Sid se leva de son banc et se promena seul dans le village. La situation le tourmentait. À cause de lui, de son absence, une soixantaine de personnes avaient perdu la vie et la communauté avait dû subir la présence autoritaire des Exorcistes. Le Protettore eut le même sentiment de détresse et d’impuissance qu’au moment où il n’était pas parvenu à ouvrir la Croce Nera. Il savait qu’une chope l’attendait au bar, mais il préféra rentrer chez lui. Jester posa son manteau sur un cintre dans son bureau, retira ses chaussures piégées et lança son épée sur le petit lit coincé dans un coin de la pièce. Il reçut un message sur son téléphone portable. C’était Frasca. Bien qu’âgée d’un demi-millier d’années, la sorcière, comme beaucoup d’autres membres de la communauté nocturne, avait appris à vivre avec les nouvelles technologies :

Tout va bien ?

Non, tout n’allait pas bien. Il se rendait peu à peu compte du chemin qu’il lui restait à faire pour retrouver l’estime des habitants de la Vallée, un chemin qu’il avait largement sous-estimé. Mais il n’allait pas le dire à son amie, ce serait le meilleur moyen de la voir débarquer chez lui, et il avait besoin d’être seul. Sidney regarda sa valise. Il n’avait pas pris le temps de la vider depuis son retour. Il en sortit son ordinateur portable, ses vêtements, des médicaments, quelques livres et un petit journal. C’était son journal d’Ange Noir. Comme ses prédécesseurs, Jester tenait un journal de ses actes, de son quotidien. Il le jeta dans la poubelle se tenant à côté de son bureau. Le Protettore voulait oublier ce qui y était consigné.

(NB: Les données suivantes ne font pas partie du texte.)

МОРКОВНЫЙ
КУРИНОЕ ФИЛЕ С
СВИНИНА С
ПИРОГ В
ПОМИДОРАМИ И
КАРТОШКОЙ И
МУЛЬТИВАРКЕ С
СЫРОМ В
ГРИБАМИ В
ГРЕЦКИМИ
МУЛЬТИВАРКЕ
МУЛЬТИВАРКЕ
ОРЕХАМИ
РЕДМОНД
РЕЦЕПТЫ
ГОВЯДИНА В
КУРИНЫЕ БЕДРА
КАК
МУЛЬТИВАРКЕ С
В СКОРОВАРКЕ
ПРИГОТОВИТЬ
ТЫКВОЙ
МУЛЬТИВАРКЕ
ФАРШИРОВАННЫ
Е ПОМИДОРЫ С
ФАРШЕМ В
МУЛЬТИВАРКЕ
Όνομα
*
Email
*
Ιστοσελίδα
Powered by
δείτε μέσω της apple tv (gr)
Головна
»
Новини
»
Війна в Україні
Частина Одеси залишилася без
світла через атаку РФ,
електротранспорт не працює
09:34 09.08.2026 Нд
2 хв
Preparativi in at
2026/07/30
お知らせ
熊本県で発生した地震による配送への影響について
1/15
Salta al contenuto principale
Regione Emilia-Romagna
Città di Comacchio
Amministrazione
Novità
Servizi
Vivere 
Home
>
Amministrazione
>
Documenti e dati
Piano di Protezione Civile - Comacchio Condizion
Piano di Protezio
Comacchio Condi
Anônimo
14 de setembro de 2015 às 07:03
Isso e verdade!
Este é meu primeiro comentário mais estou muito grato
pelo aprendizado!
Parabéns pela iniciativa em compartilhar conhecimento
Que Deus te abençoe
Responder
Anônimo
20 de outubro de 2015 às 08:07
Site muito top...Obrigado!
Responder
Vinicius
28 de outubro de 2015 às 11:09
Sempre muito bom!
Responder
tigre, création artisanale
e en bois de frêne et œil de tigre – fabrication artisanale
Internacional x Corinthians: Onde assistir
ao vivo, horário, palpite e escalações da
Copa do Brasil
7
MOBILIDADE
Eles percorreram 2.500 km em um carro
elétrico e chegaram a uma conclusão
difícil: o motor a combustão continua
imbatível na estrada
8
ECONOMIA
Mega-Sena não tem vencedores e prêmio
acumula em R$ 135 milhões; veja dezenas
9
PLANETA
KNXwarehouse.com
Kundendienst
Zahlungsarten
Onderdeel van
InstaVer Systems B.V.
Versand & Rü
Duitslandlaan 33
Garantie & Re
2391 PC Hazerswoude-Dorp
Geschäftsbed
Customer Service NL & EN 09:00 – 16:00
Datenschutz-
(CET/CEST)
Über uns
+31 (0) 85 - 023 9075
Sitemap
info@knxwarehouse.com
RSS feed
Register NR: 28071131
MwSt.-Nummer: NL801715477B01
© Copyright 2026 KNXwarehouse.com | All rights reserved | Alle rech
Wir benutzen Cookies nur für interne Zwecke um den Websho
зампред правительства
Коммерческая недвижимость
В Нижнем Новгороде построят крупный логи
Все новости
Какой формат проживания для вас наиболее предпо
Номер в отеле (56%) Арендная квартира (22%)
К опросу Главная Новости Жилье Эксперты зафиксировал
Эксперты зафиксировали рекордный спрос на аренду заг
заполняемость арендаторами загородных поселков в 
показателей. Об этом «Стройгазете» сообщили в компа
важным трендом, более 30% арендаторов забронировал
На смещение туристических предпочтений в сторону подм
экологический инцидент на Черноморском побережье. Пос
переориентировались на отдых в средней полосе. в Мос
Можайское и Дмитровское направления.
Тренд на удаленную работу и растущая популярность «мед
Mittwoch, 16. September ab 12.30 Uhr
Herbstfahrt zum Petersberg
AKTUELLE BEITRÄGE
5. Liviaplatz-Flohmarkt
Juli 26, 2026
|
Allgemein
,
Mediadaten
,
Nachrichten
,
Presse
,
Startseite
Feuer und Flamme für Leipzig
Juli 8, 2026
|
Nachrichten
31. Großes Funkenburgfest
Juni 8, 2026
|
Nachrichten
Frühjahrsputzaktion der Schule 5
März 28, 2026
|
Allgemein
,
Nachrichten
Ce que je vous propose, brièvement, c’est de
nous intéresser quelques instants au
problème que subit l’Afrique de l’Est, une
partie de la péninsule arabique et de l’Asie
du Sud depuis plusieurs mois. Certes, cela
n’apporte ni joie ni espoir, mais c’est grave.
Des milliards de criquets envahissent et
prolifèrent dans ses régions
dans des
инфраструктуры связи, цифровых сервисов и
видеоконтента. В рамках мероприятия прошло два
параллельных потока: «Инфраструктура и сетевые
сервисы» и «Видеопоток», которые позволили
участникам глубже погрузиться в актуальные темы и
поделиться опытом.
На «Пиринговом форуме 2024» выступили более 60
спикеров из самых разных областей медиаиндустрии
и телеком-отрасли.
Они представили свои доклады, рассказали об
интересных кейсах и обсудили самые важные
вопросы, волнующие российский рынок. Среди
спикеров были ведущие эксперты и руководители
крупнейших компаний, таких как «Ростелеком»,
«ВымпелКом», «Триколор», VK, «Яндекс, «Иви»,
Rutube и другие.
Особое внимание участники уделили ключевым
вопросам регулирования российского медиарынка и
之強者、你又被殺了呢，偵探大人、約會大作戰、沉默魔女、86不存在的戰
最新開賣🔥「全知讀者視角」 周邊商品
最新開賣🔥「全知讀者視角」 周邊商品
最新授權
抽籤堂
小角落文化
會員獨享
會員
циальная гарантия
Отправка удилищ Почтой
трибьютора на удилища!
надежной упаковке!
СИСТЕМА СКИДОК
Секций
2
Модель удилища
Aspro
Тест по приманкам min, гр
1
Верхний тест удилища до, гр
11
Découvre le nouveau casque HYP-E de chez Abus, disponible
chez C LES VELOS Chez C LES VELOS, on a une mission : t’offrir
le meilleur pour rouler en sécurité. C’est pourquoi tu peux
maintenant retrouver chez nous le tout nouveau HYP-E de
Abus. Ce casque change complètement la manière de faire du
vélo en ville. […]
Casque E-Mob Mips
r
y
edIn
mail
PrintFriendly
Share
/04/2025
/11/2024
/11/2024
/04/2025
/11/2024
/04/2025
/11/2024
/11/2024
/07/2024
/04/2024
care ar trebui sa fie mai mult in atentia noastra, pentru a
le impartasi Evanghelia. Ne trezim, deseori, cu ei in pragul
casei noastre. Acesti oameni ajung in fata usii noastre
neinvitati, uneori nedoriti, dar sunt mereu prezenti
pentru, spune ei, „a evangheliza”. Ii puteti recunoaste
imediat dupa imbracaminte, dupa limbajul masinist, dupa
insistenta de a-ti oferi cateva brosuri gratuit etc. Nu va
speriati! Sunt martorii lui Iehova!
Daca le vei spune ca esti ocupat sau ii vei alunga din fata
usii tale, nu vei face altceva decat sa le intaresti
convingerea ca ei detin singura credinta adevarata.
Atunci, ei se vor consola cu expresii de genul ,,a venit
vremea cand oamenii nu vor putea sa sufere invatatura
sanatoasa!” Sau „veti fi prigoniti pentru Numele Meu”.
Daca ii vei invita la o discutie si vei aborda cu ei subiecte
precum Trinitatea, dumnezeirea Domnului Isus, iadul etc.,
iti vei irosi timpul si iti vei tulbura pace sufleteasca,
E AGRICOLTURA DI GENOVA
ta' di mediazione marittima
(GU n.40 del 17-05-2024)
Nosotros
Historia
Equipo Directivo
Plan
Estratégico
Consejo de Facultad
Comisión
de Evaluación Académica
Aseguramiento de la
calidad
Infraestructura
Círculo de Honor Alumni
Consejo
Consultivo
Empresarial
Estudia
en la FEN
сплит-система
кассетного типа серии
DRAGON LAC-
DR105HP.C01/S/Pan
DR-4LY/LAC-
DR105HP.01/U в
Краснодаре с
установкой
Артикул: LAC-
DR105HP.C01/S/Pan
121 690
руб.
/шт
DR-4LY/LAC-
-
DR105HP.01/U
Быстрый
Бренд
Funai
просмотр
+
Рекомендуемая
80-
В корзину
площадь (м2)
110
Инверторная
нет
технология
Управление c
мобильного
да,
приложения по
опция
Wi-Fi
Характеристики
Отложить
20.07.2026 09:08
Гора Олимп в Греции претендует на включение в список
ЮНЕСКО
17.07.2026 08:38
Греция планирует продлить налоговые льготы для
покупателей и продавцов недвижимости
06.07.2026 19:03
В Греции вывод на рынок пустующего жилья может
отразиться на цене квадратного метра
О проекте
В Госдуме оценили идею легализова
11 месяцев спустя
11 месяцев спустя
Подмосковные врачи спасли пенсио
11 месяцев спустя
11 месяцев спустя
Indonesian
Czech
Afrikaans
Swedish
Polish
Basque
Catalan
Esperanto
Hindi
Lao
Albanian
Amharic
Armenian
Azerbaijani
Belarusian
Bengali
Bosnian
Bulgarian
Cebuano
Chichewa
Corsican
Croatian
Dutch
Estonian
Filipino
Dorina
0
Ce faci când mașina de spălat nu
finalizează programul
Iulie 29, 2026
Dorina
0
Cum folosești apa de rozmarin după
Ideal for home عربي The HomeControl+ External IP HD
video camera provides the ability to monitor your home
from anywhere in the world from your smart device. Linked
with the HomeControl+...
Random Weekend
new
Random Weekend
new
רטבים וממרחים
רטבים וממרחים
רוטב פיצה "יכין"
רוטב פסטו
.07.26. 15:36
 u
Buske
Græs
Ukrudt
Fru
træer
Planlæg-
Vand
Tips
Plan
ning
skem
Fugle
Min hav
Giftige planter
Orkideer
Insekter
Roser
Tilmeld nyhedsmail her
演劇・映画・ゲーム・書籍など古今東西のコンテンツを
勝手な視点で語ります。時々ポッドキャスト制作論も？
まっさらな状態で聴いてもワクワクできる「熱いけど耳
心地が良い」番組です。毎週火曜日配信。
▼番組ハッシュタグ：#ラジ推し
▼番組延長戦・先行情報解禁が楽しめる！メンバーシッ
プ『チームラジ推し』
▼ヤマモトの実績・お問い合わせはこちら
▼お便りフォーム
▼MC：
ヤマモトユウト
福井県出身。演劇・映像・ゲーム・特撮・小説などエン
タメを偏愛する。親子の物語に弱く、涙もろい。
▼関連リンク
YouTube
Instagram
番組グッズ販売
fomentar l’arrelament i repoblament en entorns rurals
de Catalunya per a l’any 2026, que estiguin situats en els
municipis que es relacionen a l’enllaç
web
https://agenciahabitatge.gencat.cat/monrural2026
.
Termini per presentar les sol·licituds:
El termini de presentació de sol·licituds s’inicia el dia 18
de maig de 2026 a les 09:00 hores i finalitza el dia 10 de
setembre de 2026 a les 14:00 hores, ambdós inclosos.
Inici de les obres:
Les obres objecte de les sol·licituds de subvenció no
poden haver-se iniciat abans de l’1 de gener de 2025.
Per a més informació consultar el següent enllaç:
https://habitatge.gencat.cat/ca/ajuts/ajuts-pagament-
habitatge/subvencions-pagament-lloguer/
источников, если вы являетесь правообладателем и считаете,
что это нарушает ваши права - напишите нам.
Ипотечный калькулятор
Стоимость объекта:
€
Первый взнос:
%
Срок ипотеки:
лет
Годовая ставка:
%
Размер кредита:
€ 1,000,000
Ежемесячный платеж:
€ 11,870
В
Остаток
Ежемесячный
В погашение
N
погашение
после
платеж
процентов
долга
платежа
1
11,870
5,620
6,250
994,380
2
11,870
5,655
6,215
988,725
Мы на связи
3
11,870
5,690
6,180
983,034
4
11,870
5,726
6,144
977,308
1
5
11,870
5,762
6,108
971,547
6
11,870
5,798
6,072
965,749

C’était le deuxième volume de son journal, le premier était coincé entre le dernier tome du journal de Lunos, le Protettore l’ayant précédé, et l’énorme Encyclopédie du Val Nessona écrite par le même Ange Noir, et retraçait ses années de formation. Le livret que Sid venait de jeter, quant à lui, décrivait la détresse de laquelle le jeune homme avait été prisonnier pendant cinq ans. Sid marmonna :

Sword of Fire.

Une épée de flammes apparut devant lui et fila dans la poubelle, brûlant tout ce qu’elle contenait. La Magie Argentée était basée sur la volonté et la créativité de l’Ange Noir et souvent, pour mieux visualiser leurs sorts, les Protettori prononçaient à haute voix le nom de ceux-ci. Sid le prononçait en anglais, car il trouvait ça plus cool que de le dire en français, sa langue maternelle, ou en italien, la langue qu’il parlait dans le Val Nessona, et qui était utilisée par les Anges Noirs précédents.

Il répondit au message de Frasca :

Je suis rentré chez moi. J’avais besoin de dormir.

A plus.

Comme le soir précédent, Sid prit un somnifère et s’endormit lourdement dans son lit.